Like all political junkies, the National Review is taking extreme interest in the April 5 Supreme Court election in Wisconsin. Robert Costa blogs: “With fresh legal questions being raised daily, the [anti-union rights] bill’s status is as murky as a Charlie Sheen tweet. But the tedious tangle over quorum rules and publication guidelines is merely a proxy for enraged progressives. The governor has beaten them at the polls and in the legislature. To topple his signature law, they need a black-robed coup. Pressure is mounting on the seven-member high court to weigh in. If they do, the bill risks being overturned. For the moment, judicial conservatives hold a 4–3 edge. But that could flip come April 5, when incumbent justice David Prosser, a former GOP legislator, battles JoAnne Kloppenburg, an environmental lawyer and veteran state attorney, for a ten-year term. The Prosser–Kloppenburg bout has political implications beyond the fate of Walker’s bill. Numerous GOP state senators are facing recalls, and Walker himself could face one next year. If Prosser falls, it will be a heavy blow to Republicans, especially for the backbenchers who stood with Walker, many of whom had hoped to emerge from the fiery budget debate with their careers intact. … ‘This is for all the marbles,’ says Charlie Sykes, a prominent conservative talk-radio host in Milwaukee. ‘Scott Walker could survive losing the state senate. But it would be devastating if he were to lose in the supreme court. If Prosser loses, almost everything that Walker enacted could be overturned.’ ”

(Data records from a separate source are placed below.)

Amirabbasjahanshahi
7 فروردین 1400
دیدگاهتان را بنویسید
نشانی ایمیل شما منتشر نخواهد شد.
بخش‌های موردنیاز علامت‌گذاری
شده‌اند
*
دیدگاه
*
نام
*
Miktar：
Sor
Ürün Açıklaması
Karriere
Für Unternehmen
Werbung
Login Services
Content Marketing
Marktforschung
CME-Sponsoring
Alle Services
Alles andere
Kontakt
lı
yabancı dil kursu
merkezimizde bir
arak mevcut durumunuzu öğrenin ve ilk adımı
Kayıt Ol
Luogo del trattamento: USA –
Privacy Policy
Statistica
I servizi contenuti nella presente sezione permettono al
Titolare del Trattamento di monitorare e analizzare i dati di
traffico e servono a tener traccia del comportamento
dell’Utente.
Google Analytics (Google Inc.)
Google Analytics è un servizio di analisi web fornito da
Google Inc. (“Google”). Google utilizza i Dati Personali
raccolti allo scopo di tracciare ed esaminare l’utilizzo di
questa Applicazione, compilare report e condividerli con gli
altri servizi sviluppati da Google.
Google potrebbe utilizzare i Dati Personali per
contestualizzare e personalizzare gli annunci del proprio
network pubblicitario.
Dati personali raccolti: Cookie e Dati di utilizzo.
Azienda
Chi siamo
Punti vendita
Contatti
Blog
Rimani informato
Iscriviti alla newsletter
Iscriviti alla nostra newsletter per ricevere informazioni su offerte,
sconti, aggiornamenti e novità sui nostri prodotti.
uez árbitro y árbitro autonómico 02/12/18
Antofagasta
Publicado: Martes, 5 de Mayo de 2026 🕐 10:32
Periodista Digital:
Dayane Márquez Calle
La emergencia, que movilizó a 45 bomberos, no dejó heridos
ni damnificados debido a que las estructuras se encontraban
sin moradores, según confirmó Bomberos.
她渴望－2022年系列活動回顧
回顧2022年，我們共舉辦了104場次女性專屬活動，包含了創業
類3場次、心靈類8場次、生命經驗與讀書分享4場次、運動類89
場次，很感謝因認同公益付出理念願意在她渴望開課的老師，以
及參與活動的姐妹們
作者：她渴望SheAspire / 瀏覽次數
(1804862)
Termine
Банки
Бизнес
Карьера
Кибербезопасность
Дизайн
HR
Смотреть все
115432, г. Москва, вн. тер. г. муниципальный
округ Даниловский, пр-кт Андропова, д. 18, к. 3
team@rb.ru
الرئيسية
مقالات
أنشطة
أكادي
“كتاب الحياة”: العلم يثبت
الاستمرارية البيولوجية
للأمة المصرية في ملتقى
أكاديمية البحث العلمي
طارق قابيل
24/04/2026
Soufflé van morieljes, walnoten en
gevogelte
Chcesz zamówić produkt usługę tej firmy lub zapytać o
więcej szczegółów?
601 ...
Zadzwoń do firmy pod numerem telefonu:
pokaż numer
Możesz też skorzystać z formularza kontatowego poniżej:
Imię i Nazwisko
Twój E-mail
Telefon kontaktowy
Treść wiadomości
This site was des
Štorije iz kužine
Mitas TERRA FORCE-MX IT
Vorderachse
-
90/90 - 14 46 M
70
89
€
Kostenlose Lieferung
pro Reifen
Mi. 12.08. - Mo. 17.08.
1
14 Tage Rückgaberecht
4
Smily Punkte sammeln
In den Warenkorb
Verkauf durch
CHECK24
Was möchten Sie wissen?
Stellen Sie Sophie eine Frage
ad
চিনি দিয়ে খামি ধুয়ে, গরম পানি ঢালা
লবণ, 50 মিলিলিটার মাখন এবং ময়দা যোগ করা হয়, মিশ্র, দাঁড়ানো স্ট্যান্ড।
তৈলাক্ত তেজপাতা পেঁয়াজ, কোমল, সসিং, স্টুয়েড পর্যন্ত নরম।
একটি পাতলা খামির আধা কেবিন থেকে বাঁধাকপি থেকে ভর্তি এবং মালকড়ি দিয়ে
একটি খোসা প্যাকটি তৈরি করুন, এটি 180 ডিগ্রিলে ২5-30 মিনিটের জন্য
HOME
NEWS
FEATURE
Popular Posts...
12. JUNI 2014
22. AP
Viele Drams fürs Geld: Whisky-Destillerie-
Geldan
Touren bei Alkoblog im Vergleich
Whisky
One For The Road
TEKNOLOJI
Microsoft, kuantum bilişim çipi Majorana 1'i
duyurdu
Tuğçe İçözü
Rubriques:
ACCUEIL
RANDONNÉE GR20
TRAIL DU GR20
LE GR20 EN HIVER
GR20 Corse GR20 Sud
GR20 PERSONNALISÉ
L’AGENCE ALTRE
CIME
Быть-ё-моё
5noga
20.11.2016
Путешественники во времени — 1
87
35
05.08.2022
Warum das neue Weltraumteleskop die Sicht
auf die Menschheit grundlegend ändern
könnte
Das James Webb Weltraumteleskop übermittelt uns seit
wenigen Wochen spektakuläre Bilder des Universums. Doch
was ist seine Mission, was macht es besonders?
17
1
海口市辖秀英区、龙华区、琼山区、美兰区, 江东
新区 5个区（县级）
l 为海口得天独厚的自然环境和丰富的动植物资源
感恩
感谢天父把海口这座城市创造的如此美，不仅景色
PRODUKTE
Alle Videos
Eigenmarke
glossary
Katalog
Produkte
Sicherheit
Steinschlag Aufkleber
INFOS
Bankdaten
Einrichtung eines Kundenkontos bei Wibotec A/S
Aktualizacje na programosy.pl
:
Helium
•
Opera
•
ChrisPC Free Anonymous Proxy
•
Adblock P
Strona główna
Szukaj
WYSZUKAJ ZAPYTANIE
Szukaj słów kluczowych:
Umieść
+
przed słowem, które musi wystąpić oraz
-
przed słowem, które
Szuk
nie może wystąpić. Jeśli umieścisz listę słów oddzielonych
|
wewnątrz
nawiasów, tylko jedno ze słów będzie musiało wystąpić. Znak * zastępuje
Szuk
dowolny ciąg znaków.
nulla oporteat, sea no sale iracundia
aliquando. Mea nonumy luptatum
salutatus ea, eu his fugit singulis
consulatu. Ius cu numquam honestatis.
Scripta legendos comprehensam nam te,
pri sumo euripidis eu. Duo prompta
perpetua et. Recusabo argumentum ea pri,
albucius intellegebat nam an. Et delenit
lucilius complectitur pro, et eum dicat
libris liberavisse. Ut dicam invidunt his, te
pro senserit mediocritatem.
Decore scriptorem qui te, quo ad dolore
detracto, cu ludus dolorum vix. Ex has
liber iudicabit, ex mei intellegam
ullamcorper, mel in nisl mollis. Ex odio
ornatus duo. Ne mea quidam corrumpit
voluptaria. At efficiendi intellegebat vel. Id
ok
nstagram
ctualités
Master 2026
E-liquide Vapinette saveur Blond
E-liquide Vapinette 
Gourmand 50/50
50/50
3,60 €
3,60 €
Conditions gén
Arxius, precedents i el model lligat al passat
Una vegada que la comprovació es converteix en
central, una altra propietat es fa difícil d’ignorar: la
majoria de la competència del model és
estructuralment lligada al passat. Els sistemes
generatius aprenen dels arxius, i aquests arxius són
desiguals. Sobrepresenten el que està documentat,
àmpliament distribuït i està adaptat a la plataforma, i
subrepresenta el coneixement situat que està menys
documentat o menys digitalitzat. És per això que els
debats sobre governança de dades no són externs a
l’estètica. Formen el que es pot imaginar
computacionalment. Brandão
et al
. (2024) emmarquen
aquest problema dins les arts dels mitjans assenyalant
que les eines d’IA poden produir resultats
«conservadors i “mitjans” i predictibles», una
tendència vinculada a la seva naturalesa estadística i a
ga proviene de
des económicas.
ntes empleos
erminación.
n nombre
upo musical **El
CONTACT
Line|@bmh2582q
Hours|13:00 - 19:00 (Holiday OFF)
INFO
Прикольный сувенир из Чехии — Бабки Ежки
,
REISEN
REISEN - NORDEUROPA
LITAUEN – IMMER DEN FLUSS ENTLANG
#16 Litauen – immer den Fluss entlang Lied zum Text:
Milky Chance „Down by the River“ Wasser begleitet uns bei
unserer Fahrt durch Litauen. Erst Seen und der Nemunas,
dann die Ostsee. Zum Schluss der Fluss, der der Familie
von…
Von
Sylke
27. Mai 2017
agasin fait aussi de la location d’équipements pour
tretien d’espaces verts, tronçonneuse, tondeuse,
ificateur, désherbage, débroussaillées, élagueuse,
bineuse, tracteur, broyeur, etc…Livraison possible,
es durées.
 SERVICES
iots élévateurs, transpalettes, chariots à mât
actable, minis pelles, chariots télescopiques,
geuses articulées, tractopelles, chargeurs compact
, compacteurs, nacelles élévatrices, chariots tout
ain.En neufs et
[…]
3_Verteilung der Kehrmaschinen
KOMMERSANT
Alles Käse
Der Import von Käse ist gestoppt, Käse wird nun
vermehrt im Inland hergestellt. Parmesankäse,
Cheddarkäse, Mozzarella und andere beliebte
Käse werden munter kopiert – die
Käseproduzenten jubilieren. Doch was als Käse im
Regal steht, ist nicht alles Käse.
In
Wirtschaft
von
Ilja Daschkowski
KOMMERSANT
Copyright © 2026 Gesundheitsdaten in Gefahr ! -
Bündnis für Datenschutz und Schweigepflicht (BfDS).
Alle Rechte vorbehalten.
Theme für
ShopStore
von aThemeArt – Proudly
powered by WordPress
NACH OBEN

With murmurs of “Medicare reform” again in the wind, former Sen. Dave Durenberger posts a short item on his National Institute for Health Policy blog. He says: “The fastest growth in entitlement spending comes in the Medicare program for nearly 48 million of us, plus the leading edge boomers who will qualify this year. The Kaiser Family Foundation this week released a study of the financial consequences of moving the Medicare eligibility age from 65 to 67 to coincide with Social Security. This suggestion obviously is not ‘reform.’  While it saves the Medicare Trust Fund billions, it will cost people in that age bracket an average of $2,400 each and will increase the costs to those already on Medicare and to employers of those who choose to stay in employment through age 66. The best Medicare reform is health care reform.  There are appropriate reform policies in place now in the new health reform law (ACA) which change payment policy, create incentives to reduce the public costs of those dually eligible for Medicare and Medicaid, and  begin to reward those health systems serving many Medicare beneficiaries at much less than the national average cost of care.”